This post is part of the Asymptotic Logical Uncertainty series. In this post, I present a possible fix to the strategy of using resource bounded Solomonoff induction for asymptotic logical uncertainty. This algorithm came out of conversations with Benja Fallenstein when I visited MIRI this week.

Warning: I do not have any positive results about this algorithm yet. I just suspect that it has a nontrivial chance of having some good properties, so I wanted to share it in case anyone else wants to think about it.

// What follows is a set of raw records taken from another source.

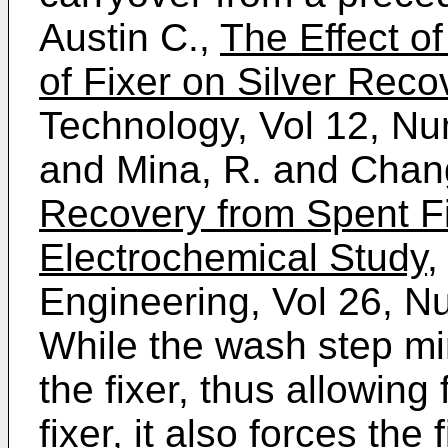
Austin C.,
The Effect o
of Fixer on Silver Reco
Technology, Vol 12, N
and Mina, R. and Chang
Recovery from Spent F
Electrochemical Study
,
Engineering, Vol 26, N
While the wash step min
the fixer, thus allowing 
fixer, it also forces the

This algorithm takes in a Turing machine $E$ which outputs an infinite string of bits, an integer $n$. The algorithm must "quickly" output a bit, and the probability that it outputs 1 represents the "probability" that the $n$th bit output by $E$ is a 1.

IRBSI(E,n)
 0: w=""
 1: Run E for n steps to get the first k bits
 2: for i = 1 to n
 3:     sample a randorm Turing machine M
 4:     for j = 1 to k
 5:         run M for 2^(n+j-i) steps on input the first j-1 bits output by E
 6:         if M does not output the jth bit output by E
 7:             break and goto 3
 8:     run M for time 2^n on input w
10:         if M outputs a 1
11:             concatinate a 1 to the end of w
12:         else
13:             concatinate a 0 to the end of w
14: return the last bit of w

The runtime of this algorithm is in $O\left(n{2}^n\right)$, if $E$ is sufficiently slow.

The rough justification behind this algorithm is that the Solomonoff induction inspired approach is good at getting good probabilities for bits conditioned on all the the previous bits. The problems come from the algorithm applying those conditional probabilities to past bits that were necessarily computed with fewer resources.

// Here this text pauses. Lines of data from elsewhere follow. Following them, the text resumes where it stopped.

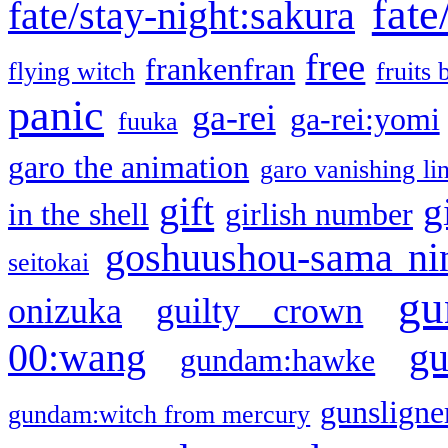
fate
fate/stay-night:sakura
free
frankenfran
flying witch
fruits 
panic
ga-rei
ga-rei:yomi
fuuka
garo the animation
garo vanishing li
gift
g
in the shell
girlish number
goshuushou-sama ni
seitokai
gu
onizuka
guilty crown
g
00:wang
gundam:hawke
gunsligner
gundam:witch from mercury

This algorithm only uses Solomonoff induction only to get conditional probabilities. It uses these conditional probabilities in such a way that they are only combined with other conditional probabilities computed with the exact same $2^n$ amount of resources. Therefore it does not run into problems from trying to stay consistent with its past dumber self.

I do not know how good this algorithm will end up being, but I suspect that it gets simple things like this correct.

It may be that to get good results for this algorithm you have to use tricks like we used with the original Solomonoff approach by sampling the Turing machines in a way that is further biased towards simple machines, or by allowing the machines to run longer by sacrificing some of their probability mass in being sampled.